Please repeat exactly the lines from the one containing "Find <item>liver</item> and" to the end of the entries below, both included, and omit all pictures.

*Records provided*
++++++++

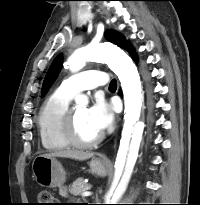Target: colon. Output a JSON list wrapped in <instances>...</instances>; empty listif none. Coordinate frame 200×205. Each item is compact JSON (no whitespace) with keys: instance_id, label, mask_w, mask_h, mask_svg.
Segmentation results:
<instances>
[{"instance_id":"5ec220e1","label":"colon","mask_w":200,"mask_h":205,"mask_svg":"<svg viewBox=\"0 0 200 205\" xmlns=\"http://www.w3.org/2000/svg\"><path fill=\"white\" fill-rule=\"evenodd\" d=\"M38 205H55V199L50 191L41 190L38 193Z\"/></svg>"}]
</instances>
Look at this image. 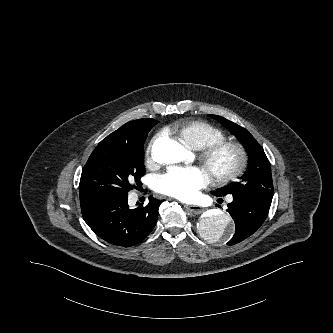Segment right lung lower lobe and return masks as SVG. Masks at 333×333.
Wrapping results in <instances>:
<instances>
[{
  "mask_svg": "<svg viewBox=\"0 0 333 333\" xmlns=\"http://www.w3.org/2000/svg\"><path fill=\"white\" fill-rule=\"evenodd\" d=\"M127 201L128 195L80 201L83 218L101 239L117 246H134L153 230L160 201L150 196L147 206L135 209H130Z\"/></svg>",
  "mask_w": 333,
  "mask_h": 333,
  "instance_id": "98d812e1",
  "label": "right lung lower lobe"
}]
</instances>
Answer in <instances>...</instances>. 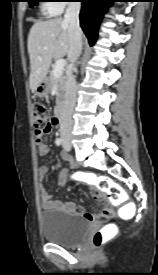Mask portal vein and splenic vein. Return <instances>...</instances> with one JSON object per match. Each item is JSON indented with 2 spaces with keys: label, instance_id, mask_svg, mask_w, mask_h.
<instances>
[{
  "label": "portal vein and splenic vein",
  "instance_id": "portal-vein-and-splenic-vein-1",
  "mask_svg": "<svg viewBox=\"0 0 158 275\" xmlns=\"http://www.w3.org/2000/svg\"><path fill=\"white\" fill-rule=\"evenodd\" d=\"M65 64H66V61L64 59L56 60V63L53 69L55 77H59L63 73Z\"/></svg>",
  "mask_w": 158,
  "mask_h": 275
}]
</instances>
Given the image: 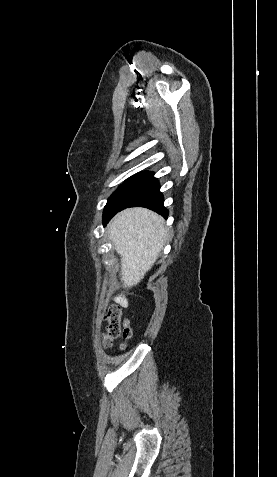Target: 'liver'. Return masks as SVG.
I'll list each match as a JSON object with an SVG mask.
<instances>
[{
    "label": "liver",
    "instance_id": "liver-1",
    "mask_svg": "<svg viewBox=\"0 0 277 477\" xmlns=\"http://www.w3.org/2000/svg\"><path fill=\"white\" fill-rule=\"evenodd\" d=\"M107 233L121 257L120 279L124 289L137 285L161 253L168 233L164 219L146 208H129L109 223ZM128 307L124 293L114 297Z\"/></svg>",
    "mask_w": 277,
    "mask_h": 477
}]
</instances>
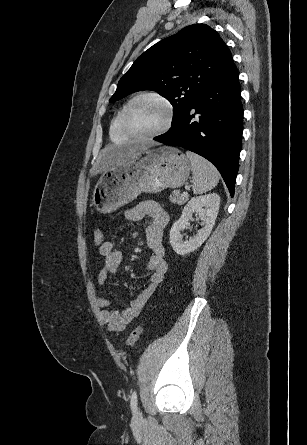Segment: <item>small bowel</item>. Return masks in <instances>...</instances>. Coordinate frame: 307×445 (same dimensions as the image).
<instances>
[{
  "label": "small bowel",
  "instance_id": "small-bowel-1",
  "mask_svg": "<svg viewBox=\"0 0 307 445\" xmlns=\"http://www.w3.org/2000/svg\"><path fill=\"white\" fill-rule=\"evenodd\" d=\"M145 222V235L151 256L147 262V269L152 273L146 287L141 290L130 302L129 306L119 311L111 307V301L106 296L98 298V304L103 308L102 320L108 329L114 333L122 332L126 326L137 318L149 298L163 281L167 271L165 249L162 243L165 227L168 223L166 211L156 202H142L125 212V219L132 222L143 220ZM101 269L97 280L100 285L106 286L111 275H116L122 261L121 251L115 249L113 242L107 241L99 248Z\"/></svg>",
  "mask_w": 307,
  "mask_h": 445
}]
</instances>
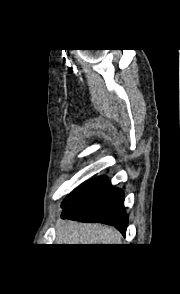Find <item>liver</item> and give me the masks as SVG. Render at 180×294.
Masks as SVG:
<instances>
[{"label":"liver","instance_id":"6515ba94","mask_svg":"<svg viewBox=\"0 0 180 294\" xmlns=\"http://www.w3.org/2000/svg\"><path fill=\"white\" fill-rule=\"evenodd\" d=\"M56 244H121V235L113 227L59 219Z\"/></svg>","mask_w":180,"mask_h":294}]
</instances>
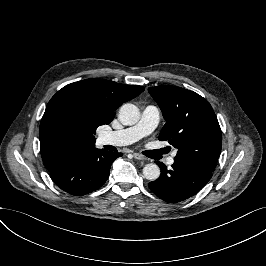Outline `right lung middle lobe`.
<instances>
[{"instance_id":"obj_1","label":"right lung middle lobe","mask_w":266,"mask_h":266,"mask_svg":"<svg viewBox=\"0 0 266 266\" xmlns=\"http://www.w3.org/2000/svg\"><path fill=\"white\" fill-rule=\"evenodd\" d=\"M86 118L93 126H97V120L93 116L87 114Z\"/></svg>"}]
</instances>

++++++++

*Solution to this problem*
Find <item>liver</item> and give me the masks as SVG. Render at 180×294.
Masks as SVG:
<instances>
[{"label":"liver","instance_id":"6515ba94","mask_svg":"<svg viewBox=\"0 0 180 294\" xmlns=\"http://www.w3.org/2000/svg\"><path fill=\"white\" fill-rule=\"evenodd\" d=\"M56 244H121V235L113 227L59 219Z\"/></svg>","mask_w":180,"mask_h":294}]
</instances>
Outline `right lung middle lobe`.
<instances>
[{"instance_id":"obj_1","label":"right lung middle lobe","mask_w":266,"mask_h":266,"mask_svg":"<svg viewBox=\"0 0 266 266\" xmlns=\"http://www.w3.org/2000/svg\"><path fill=\"white\" fill-rule=\"evenodd\" d=\"M86 118L93 126H97V120L93 116L87 114Z\"/></svg>"}]
</instances>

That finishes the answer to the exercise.